### Problem statement
Starting with the line containing "braz. Díky rozlišení" and going on through the line containing "ernetu, což umožňuje", return the lines of the data below exactly, and only those.

Recorded data:

□ □ □ □

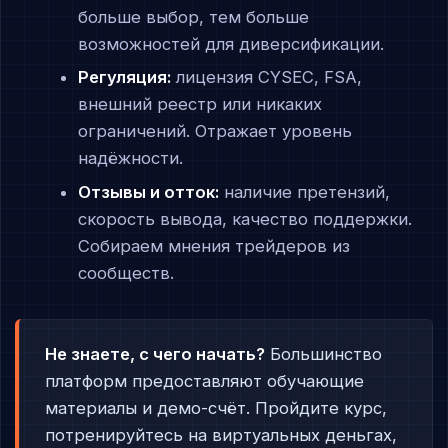
больше выбор, тем больше
возможностей для диверсификации.
Регуляция:
лицензия CYSEC, FSA,
внешний реестр или никаких
ограничений. Отражает уровень
надёжности.
Отзывы и отток:
наличие претензий,
скорость вывода, качество поддержки.
Собираем мнения трейдеров из
сообществ.
Не знаете, с чего начать?
Большинство
платформ предоставляют обучающие
материалы и демо-счёт. Пройдите курс,
потренируйтесь на виртуальных деньгах,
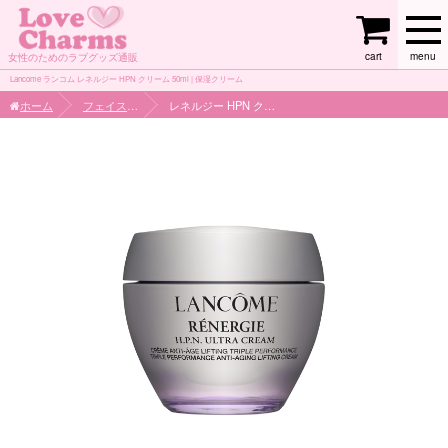
cart
menu
女性のためのラブグッズ通販
Lancome ランコム レネルジー HPN クリーム 50ml | 保湿クリーム
ホーム
フェイスケア
レネルジー HPN クリーム 50ml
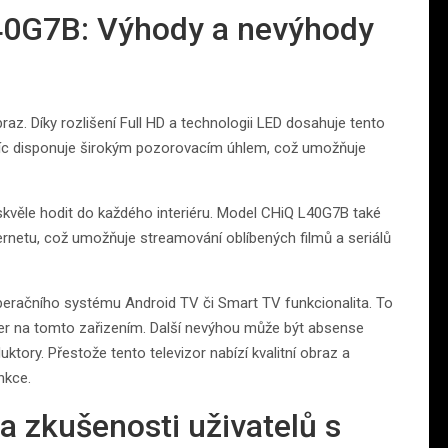
40G7B: Výhody a nevýhody
braz. Díky rozlišení Full HD a technologii LED dosahuje tento
avíc disponuje širokým pozorovacím úhlem, což umožňuje
kvěle hodit do každého interiéru. Model CHiQ L40G7B také
ernetu, což umožňuje streamování oblíbených filmů a seriálů
peračního systému Android TV či Smart TV funkcionalita. To
er na tomto zařizením. Další nevýhou může být absense
tory. Přestože tento televizor nabízí kvalitní obraz a
nkce.
 zkušenosti uživatelů s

□ □ □ □

### Solved exercise
braz. Díky rozlišení Full HD a technologii LED dosahuje tento
avíc disponuje širokým pozorovacím úhlem, což umožňuje
kvěle hodit do každého interiéru. Model CHiQ L40G7B také
ernetu, což umožňuje streamování oblíbených filmů a seriálů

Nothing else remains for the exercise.